* **PROBLEM REQUIREMENTS**
Search the records below for the string "documentation" and copy each line where it turns up.

* **RECORDS SUPPLIED**
━━━━━━━━━━━━━━━━

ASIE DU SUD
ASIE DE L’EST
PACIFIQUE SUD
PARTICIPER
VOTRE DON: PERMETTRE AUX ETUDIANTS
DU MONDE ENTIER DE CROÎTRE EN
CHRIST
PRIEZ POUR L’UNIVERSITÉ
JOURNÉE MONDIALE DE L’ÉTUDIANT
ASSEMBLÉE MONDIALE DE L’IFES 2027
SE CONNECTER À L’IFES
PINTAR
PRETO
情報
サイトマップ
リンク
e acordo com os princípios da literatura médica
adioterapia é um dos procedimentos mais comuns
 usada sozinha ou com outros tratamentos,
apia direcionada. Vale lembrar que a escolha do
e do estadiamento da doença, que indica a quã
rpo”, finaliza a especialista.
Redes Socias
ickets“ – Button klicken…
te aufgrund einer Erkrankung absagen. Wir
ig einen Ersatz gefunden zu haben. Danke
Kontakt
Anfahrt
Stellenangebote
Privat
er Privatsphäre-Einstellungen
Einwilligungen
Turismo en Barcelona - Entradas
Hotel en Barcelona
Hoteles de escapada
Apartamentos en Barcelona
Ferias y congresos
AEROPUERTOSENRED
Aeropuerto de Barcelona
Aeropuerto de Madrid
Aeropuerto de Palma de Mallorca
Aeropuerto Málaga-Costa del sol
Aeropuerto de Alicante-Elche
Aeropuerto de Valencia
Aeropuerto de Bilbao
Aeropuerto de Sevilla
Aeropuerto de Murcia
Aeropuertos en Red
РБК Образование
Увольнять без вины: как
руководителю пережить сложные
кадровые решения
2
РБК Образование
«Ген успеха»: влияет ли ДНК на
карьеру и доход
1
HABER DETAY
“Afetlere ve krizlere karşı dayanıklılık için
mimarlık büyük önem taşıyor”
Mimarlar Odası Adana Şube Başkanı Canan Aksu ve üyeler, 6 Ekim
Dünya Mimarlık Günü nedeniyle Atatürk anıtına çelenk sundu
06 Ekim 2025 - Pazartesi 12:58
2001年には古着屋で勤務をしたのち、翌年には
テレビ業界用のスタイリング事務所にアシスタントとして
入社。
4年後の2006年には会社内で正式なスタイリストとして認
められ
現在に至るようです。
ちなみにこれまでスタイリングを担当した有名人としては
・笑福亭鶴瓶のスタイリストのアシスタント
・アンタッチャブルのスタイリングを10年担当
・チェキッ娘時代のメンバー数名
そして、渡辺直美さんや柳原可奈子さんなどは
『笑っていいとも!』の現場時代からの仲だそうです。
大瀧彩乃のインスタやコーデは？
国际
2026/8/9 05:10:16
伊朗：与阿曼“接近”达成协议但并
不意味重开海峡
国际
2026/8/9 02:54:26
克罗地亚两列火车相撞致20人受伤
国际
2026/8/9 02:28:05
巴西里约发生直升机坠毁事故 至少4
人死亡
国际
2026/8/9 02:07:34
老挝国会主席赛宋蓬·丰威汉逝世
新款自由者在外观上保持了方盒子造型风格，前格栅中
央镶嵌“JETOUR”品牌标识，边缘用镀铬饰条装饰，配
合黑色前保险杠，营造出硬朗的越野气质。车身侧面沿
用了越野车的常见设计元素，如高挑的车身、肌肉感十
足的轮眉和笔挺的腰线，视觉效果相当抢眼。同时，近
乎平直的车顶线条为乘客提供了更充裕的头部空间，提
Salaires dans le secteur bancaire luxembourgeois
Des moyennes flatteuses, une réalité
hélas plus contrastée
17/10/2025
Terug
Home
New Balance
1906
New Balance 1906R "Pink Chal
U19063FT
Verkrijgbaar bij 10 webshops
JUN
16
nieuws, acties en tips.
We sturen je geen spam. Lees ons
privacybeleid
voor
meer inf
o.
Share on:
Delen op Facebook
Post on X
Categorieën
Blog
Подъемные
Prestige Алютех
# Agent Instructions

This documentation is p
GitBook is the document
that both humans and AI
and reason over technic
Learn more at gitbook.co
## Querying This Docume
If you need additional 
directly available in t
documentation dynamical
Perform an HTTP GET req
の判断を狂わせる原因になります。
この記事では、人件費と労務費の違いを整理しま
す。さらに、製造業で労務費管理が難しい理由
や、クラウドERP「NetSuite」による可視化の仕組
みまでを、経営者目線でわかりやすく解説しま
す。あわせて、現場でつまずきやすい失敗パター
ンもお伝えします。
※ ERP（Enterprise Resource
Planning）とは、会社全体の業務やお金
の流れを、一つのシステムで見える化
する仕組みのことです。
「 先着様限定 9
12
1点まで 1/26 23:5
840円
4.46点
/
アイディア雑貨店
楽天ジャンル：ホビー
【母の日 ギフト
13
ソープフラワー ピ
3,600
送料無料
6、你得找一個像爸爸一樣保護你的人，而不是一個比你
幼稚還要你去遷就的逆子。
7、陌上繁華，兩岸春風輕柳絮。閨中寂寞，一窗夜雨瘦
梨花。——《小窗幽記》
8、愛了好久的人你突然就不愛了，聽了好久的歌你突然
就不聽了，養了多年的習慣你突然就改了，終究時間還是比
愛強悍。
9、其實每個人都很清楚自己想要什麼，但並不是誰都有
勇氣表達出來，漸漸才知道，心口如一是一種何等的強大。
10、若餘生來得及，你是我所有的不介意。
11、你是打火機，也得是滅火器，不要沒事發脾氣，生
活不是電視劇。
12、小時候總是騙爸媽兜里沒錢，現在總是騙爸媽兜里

━━━━━━━━━━━━━━━━

* **TASK RESULT**
This documentation is p
documentation dynamical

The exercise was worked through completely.